Michael Mcginley


Functional Ecology 

Most work begins with a moment of seeing – relationships generally. Although the images in this project are marked by the absence of people, the human condition in relationship to the nature and communication is the subject of the work.

On a recent journey to the Northern Region of Iceland I was granted permission to enter an Eider colony at Skagafjörður by the local farmer on the understanding that I would be respectful of the nesting birds.  My intention was to photograph a BTS (Base Transceiver Site) standing amongst a field dotted with hundreds of small fluttering white flags. Each flag marked the nest of an Eider. After careful circumnavigation of the field around the BTS I set up my view camera. 

My viewing of the ground glass under the dark cloth was interrupted by the approach of an elderly woman and her two grandchildren. Each was clutching an arm full of flags and cloth bags for the collection of the Eider feathers from vacated nests. I offered them the opportunity to view the scene from underneath the dark cloth. Both the Icelandic grandmother and her two young grandchildren expressed their fascination with the upside down and back to front vision beneath the cloth and wanted to know why the cell mast was the focus of my interest. I asked them did they own mobile phones. The two boys promptly presented their Android devices and their grandmother displayed her iphone. This led to a discussion on how communication technologies have changed their lives and consequently how the BTS situated on their Eider colony was therefore a now significant structure in their ancient landscape. With this, they each appeared satisfied and then duly beckoned me follow them to a nearby Eider nest to witness their time honoured practice of feather collecting. 

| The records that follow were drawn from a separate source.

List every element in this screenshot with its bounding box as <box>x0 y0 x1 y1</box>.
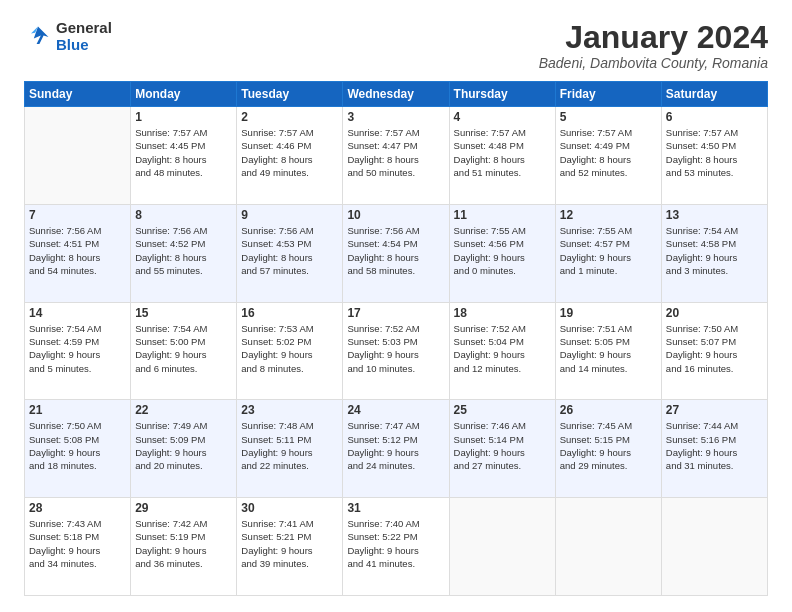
calendar-week-0: 1Sunrise: 7:57 AMSunset: 4:45 PMDaylight… <box>25 107 768 205</box>
calendar-cell-2-5: 19Sunrise: 7:51 AMSunset: 5:05 PMDayligh… <box>555 302 661 400</box>
day-info: Sunrise: 7:52 AMSunset: 5:04 PMDaylight:… <box>454 322 551 375</box>
day-info: Sunrise: 7:41 AMSunset: 5:21 PMDaylight:… <box>241 517 338 570</box>
day-info: Sunrise: 7:40 AMSunset: 5:22 PMDaylight:… <box>347 517 444 570</box>
location: Badeni, Dambovita County, Romania <box>539 55 768 71</box>
header: General Blue January 2024 Badeni, Dambov… <box>24 20 768 71</box>
calendar-cell-2-2: 16Sunrise: 7:53 AMSunset: 5:02 PMDayligh… <box>237 302 343 400</box>
calendar-cell-0-4: 4Sunrise: 7:57 AMSunset: 4:48 PMDaylight… <box>449 107 555 205</box>
day-info: Sunrise: 7:55 AMSunset: 4:56 PMDaylight:… <box>454 224 551 277</box>
day-info: Sunrise: 7:52 AMSunset: 5:03 PMDaylight:… <box>347 322 444 375</box>
day-info: Sunrise: 7:56 AMSunset: 4:52 PMDaylight:… <box>135 224 232 277</box>
day-number: 13 <box>666 208 763 222</box>
logo: General Blue <box>24 20 112 53</box>
calendar-cell-4-2: 30Sunrise: 7:41 AMSunset: 5:21 PMDayligh… <box>237 498 343 596</box>
day-number: 6 <box>666 110 763 124</box>
logo-icon <box>24 23 52 51</box>
calendar-cell-2-6: 20Sunrise: 7:50 AMSunset: 5:07 PMDayligh… <box>661 302 767 400</box>
calendar-cell-2-1: 15Sunrise: 7:54 AMSunset: 5:00 PMDayligh… <box>131 302 237 400</box>
day-number: 9 <box>241 208 338 222</box>
day-number: 28 <box>29 501 126 515</box>
day-info: Sunrise: 7:51 AMSunset: 5:05 PMDaylight:… <box>560 322 657 375</box>
day-number: 25 <box>454 403 551 417</box>
day-number: 24 <box>347 403 444 417</box>
logo-blue: Blue <box>56 37 112 54</box>
day-number: 21 <box>29 403 126 417</box>
calendar-cell-3-2: 23Sunrise: 7:48 AMSunset: 5:11 PMDayligh… <box>237 400 343 498</box>
calendar-cell-2-3: 17Sunrise: 7:52 AMSunset: 5:03 PMDayligh… <box>343 302 449 400</box>
day-number: 11 <box>454 208 551 222</box>
day-info: Sunrise: 7:47 AMSunset: 5:12 PMDaylight:… <box>347 419 444 472</box>
day-number: 19 <box>560 306 657 320</box>
day-info: Sunrise: 7:50 AMSunset: 5:08 PMDaylight:… <box>29 419 126 472</box>
day-number: 31 <box>347 501 444 515</box>
calendar-cell-3-5: 26Sunrise: 7:45 AMSunset: 5:15 PMDayligh… <box>555 400 661 498</box>
col-monday: Monday <box>131 82 237 107</box>
day-number: 3 <box>347 110 444 124</box>
day-number: 1 <box>135 110 232 124</box>
day-number: 20 <box>666 306 763 320</box>
day-info: Sunrise: 7:56 AMSunset: 4:51 PMDaylight:… <box>29 224 126 277</box>
calendar-week-2: 14Sunrise: 7:54 AMSunset: 4:59 PMDayligh… <box>25 302 768 400</box>
day-number: 2 <box>241 110 338 124</box>
day-number: 10 <box>347 208 444 222</box>
day-info: Sunrise: 7:57 AMSunset: 4:46 PMDaylight:… <box>241 126 338 179</box>
day-info: Sunrise: 7:57 AMSunset: 4:49 PMDaylight:… <box>560 126 657 179</box>
day-info: Sunrise: 7:56 AMSunset: 4:53 PMDaylight:… <box>241 224 338 277</box>
day-number: 23 <box>241 403 338 417</box>
logo-text: General Blue <box>56 20 112 53</box>
calendar-cell-2-4: 18Sunrise: 7:52 AMSunset: 5:04 PMDayligh… <box>449 302 555 400</box>
day-number: 16 <box>241 306 338 320</box>
calendar-cell-0-6: 6Sunrise: 7:57 AMSunset: 4:50 PMDaylight… <box>661 107 767 205</box>
calendar-cell-3-1: 22Sunrise: 7:49 AMSunset: 5:09 PMDayligh… <box>131 400 237 498</box>
day-info: Sunrise: 7:50 AMSunset: 5:07 PMDaylight:… <box>666 322 763 375</box>
day-info: Sunrise: 7:55 AMSunset: 4:57 PMDaylight:… <box>560 224 657 277</box>
calendar-cell-0-1: 1Sunrise: 7:57 AMSunset: 4:45 PMDaylight… <box>131 107 237 205</box>
calendar-table: Sunday Monday Tuesday Wednesday Thursday… <box>24 81 768 596</box>
calendar-cell-1-3: 10Sunrise: 7:56 AMSunset: 4:54 PMDayligh… <box>343 204 449 302</box>
calendar-cell-3-3: 24Sunrise: 7:47 AMSunset: 5:12 PMDayligh… <box>343 400 449 498</box>
calendar-cell-4-6 <box>661 498 767 596</box>
calendar-cell-0-5: 5Sunrise: 7:57 AMSunset: 4:49 PMDaylight… <box>555 107 661 205</box>
calendar-cell-1-4: 11Sunrise: 7:55 AMSunset: 4:56 PMDayligh… <box>449 204 555 302</box>
calendar-cell-3-6: 27Sunrise: 7:44 AMSunset: 5:16 PMDayligh… <box>661 400 767 498</box>
logo-general: General <box>56 20 112 37</box>
day-number: 14 <box>29 306 126 320</box>
calendar-cell-1-6: 13Sunrise: 7:54 AMSunset: 4:58 PMDayligh… <box>661 204 767 302</box>
calendar-cell-4-4 <box>449 498 555 596</box>
day-info: Sunrise: 7:45 AMSunset: 5:15 PMDaylight:… <box>560 419 657 472</box>
calendar-cell-4-1: 29Sunrise: 7:42 AMSunset: 5:19 PMDayligh… <box>131 498 237 596</box>
calendar-week-4: 28Sunrise: 7:43 AMSunset: 5:18 PMDayligh… <box>25 498 768 596</box>
calendar-cell-4-0: 28Sunrise: 7:43 AMSunset: 5:18 PMDayligh… <box>25 498 131 596</box>
day-number: 12 <box>560 208 657 222</box>
day-number: 17 <box>347 306 444 320</box>
day-number: 29 <box>135 501 232 515</box>
day-number: 22 <box>135 403 232 417</box>
day-number: 4 <box>454 110 551 124</box>
col-saturday: Saturday <box>661 82 767 107</box>
day-number: 5 <box>560 110 657 124</box>
day-info: Sunrise: 7:54 AMSunset: 4:59 PMDaylight:… <box>29 322 126 375</box>
calendar-header-row: Sunday Monday Tuesday Wednesday Thursday… <box>25 82 768 107</box>
calendar-cell-3-0: 21Sunrise: 7:50 AMSunset: 5:08 PMDayligh… <box>25 400 131 498</box>
day-info: Sunrise: 7:53 AMSunset: 5:02 PMDaylight:… <box>241 322 338 375</box>
day-number: 26 <box>560 403 657 417</box>
calendar-cell-4-5 <box>555 498 661 596</box>
day-number: 27 <box>666 403 763 417</box>
day-info: Sunrise: 7:57 AMSunset: 4:48 PMDaylight:… <box>454 126 551 179</box>
calendar-cell-1-5: 12Sunrise: 7:55 AMSunset: 4:57 PMDayligh… <box>555 204 661 302</box>
day-info: Sunrise: 7:54 AMSunset: 5:00 PMDaylight:… <box>135 322 232 375</box>
day-number: 30 <box>241 501 338 515</box>
day-info: Sunrise: 7:57 AMSunset: 4:47 PMDaylight:… <box>347 126 444 179</box>
col-wednesday: Wednesday <box>343 82 449 107</box>
day-info: Sunrise: 7:56 AMSunset: 4:54 PMDaylight:… <box>347 224 444 277</box>
day-info: Sunrise: 7:57 AMSunset: 4:45 PMDaylight:… <box>135 126 232 179</box>
title-block: January 2024 Badeni, Dambovita County, R… <box>539 20 768 71</box>
col-thursday: Thursday <box>449 82 555 107</box>
day-number: 18 <box>454 306 551 320</box>
day-info: Sunrise: 7:49 AMSunset: 5:09 PMDaylight:… <box>135 419 232 472</box>
calendar-week-3: 21Sunrise: 7:50 AMSunset: 5:08 PMDayligh… <box>25 400 768 498</box>
col-friday: Friday <box>555 82 661 107</box>
calendar-cell-0-2: 2Sunrise: 7:57 AMSunset: 4:46 PMDaylight… <box>237 107 343 205</box>
calendar-cell-1-0: 7Sunrise: 7:56 AMSunset: 4:51 PMDaylight… <box>25 204 131 302</box>
day-info: Sunrise: 7:42 AMSunset: 5:19 PMDaylight:… <box>135 517 232 570</box>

 ‘Nature’ at the Eider colony in Skagafjörður has communicated the physical boundary of that space for centuries. The recent arrival of global communication systems has produced a new set of informational social boundaries which co-exist and transform the lived experience in remote locations such as Skagafjörður. I have become fascinated by the seemingly innocuous arrival of these sculptural communication masts in our landscape. Their skeletal temporary forms belie their social and evolutionary significance. They are visible boundary points between the nature and complex communication systems. Consider for a moment the following juxtaposition: Industrial scale surveillance programmes (involving the NSA and communications corporations such as Apple, Facebook and Google) and the hand picking of feathers from an Eider nest. A few years ago it would have seemed inconceivable that two such distinct practices/spaces could co-exist. But here we are – communication technologies are altering our landscape and forever altering the ways in which we communicate with it.

Most of these photographs are produced by a particular set of operations that are specific to large format (5×4) photography.  This analogue method necessitates a slow and material approach to image creation and is indebted to the land artists of the 1970’s. Such artists often employed photography to record performative events that were situated beyond the boundaries of ‘Art’ institutions. The events that I document here focus on how we are producing new social spaces through our adoption of new communication and information technologies.

Perhaps all the photographs succeed in doing is communicating our alienation from Nature?